完全にエマにチャンネルを乗っ取られている。
どうしよう、もう私本当にいらないのでは?
「……お姉ちゃんも、上手くなる」
「嘘つけ! 遺伝子レベルで何かがないとそんな美声出ないわ!」
どう考えてもカタギの上手さじゃない。
エマはプロとかに教わっていたはずだ。
間違っても一般人のカラオケレベルではない。
「私の下手くそな歌配信なんてもう開催できねぇよ! 毎週開催なんて取り止めです! 『極東ミネネアイドル化計画』は本日で完!」
「…………約束」
珍しくエマに怒られた。
いや、確かに約束はあるんだけど……。
「だって、どう考えてもエマが一人で歌った方が配信盛り上がるぞ? お前と一緒に歌う私の気持ちも考えてくれよぉ!」
「……上手くなる」
一体どんな理屈で私が上手くなると仰るんですかこの妹様は……。
コメント欄:
『妹相手にみっともねぇよ姉御。

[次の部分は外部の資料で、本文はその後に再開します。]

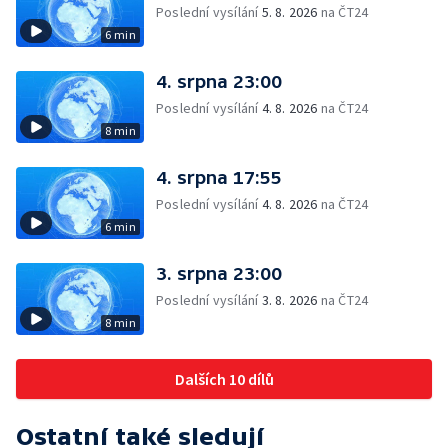
Poslední vysílání
5. 8. 2026
na ČT24
6 min
4. srpna 23:00
Poslední vysílání
4. 8. 2026
na ČT24
8 min
4. srpna 17:55
Poslední vysílání
4. 8. 2026
na ČT24
6 min
3. srpna 23:00
Poslední vysílání
3. 8. 2026
na ČT24
8 min
Dalších 10 dílů
Ostatní také sledují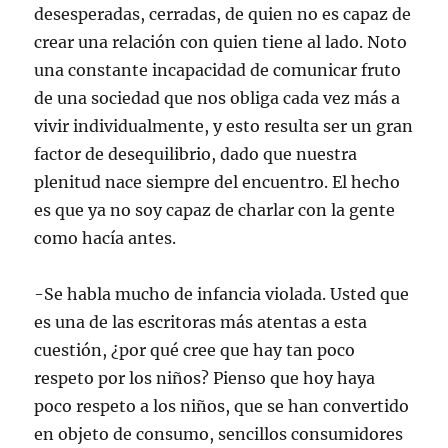
desesperadas, cerradas, de quien no es capaz de
crear una relación con quien tiene al lado. Noto
una constante incapacidad de comunicar fruto
de una sociedad que nos obliga cada vez más a
vivir individualmente, y esto resulta ser un gran
factor de desequilibrio, dado que nuestra
plenitud nace siempre del encuentro. El hecho
es que ya no soy capaz de charlar con la gente
como hacía antes.
-Se habla mucho de infancia violada. Usted que
es una de las escritoras más atentas a esta
cuestión, ¿por qué cree que hay tan poco
respeto por los niños? Pienso que hoy haya
poco respeto a los niños, que se han convertido
en objeto de consumo, sencillos consumidores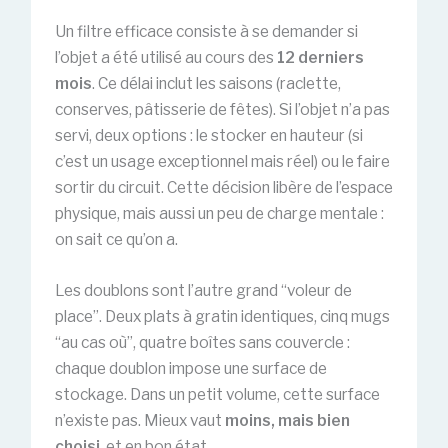
Un filtre efficace consiste à se demander si
l’objet a été utilisé au cours des
12 derniers
mois
. Ce délai inclut les saisons (raclette,
conserves, pâtisserie de fêtes). Si l’objet n’a pas
servi, deux options : le stocker en hauteur (si
c’est un usage exceptionnel mais réel) ou le faire
sortir du circuit. Cette décision libère de l’espace
physique, mais aussi un peu de charge mentale :
on sait ce qu’on a.
Les doublons sont l’autre grand “voleur de
place”. Deux plats à gratin identiques, cinq mugs
“au cas où”, quatre boîtes sans couvercle :
chaque doublon impose une surface de
stockage. Dans un petit volume, cette surface
n’existe pas. Mieux vaut
moins, mais bien
choisi
, et en bon état.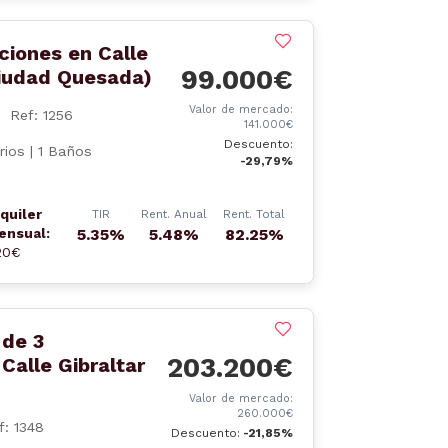
ciones en Calle
99.000€
Ciudad Quesada)
Valor de mercado:
Ref: 1256
141.000€
Descuento:
ios | 1 Baños
-29,79%
lquiler
TIR
Rent. Anual
Rent. Total
ensual:
5.35%
5.48%
82.25%
20€
 de 3
203.200€
Calle Gibraltar
Valor de mercado:
260.000€
f: 1348
Descuento:
-21,85%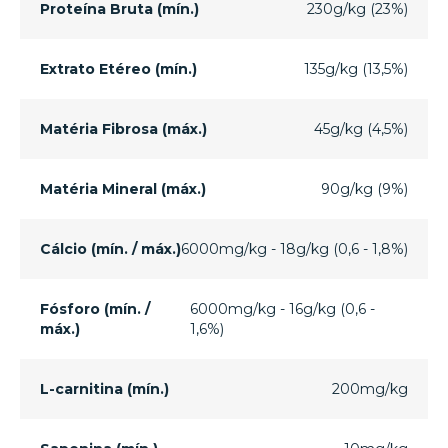
Proteína Bruta (mín.)
230g/kg (23%)
Extrato Etéreo (mín.)
135g/kg (13,5%)
Matéria Fibrosa (máx.)
45g/kg (4,5%)
Matéria Mineral (máx.)
90g/kg (9%)
Cálcio (mín. / máx.)
6000mg/kg - 18g/kg (0,6 - 1,8%)
Fósforo (mín. /
6000mg/kg - 16g/kg (0,6 -
máx.)
1,6%)
L-carnitina (mín.)
200mg/kg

漢見せてくれ』
『漢見せろ姉御』
『妹の期待に応えてあげて』
『姉御、頑張ろ?』
『カッコいい姉御を見せてくれ』
『なんか知らんけど頑張れ』
………………………………
「雑に応援するんじゃねぇよ! あと、一応これでも女ってことで生命活動させてもらってるんですわ‼」
中身はオッサンだけども!
「……大丈夫……教えるから」
そんな無表情で教えるとか言われても……。
いつになく押しが強くてエマが怖い。
「ちなみにまずは何をすれば?」
「……腹筋と背筋50回」
「思ったよりも現実的でヘヴィーなのが来たな……」
「……身体使えてない」
歌うための筋肉がないってことなのか?
真剣にボイストレーニングなんてしたことが無いからわからない。
エマは「早くやれよ!」という雰囲気を醸し出している。
「え? もしかして、今から筋トレするの私?」
「……ん」
そうして、私は何故か17万人の前で筋トレをすることになった。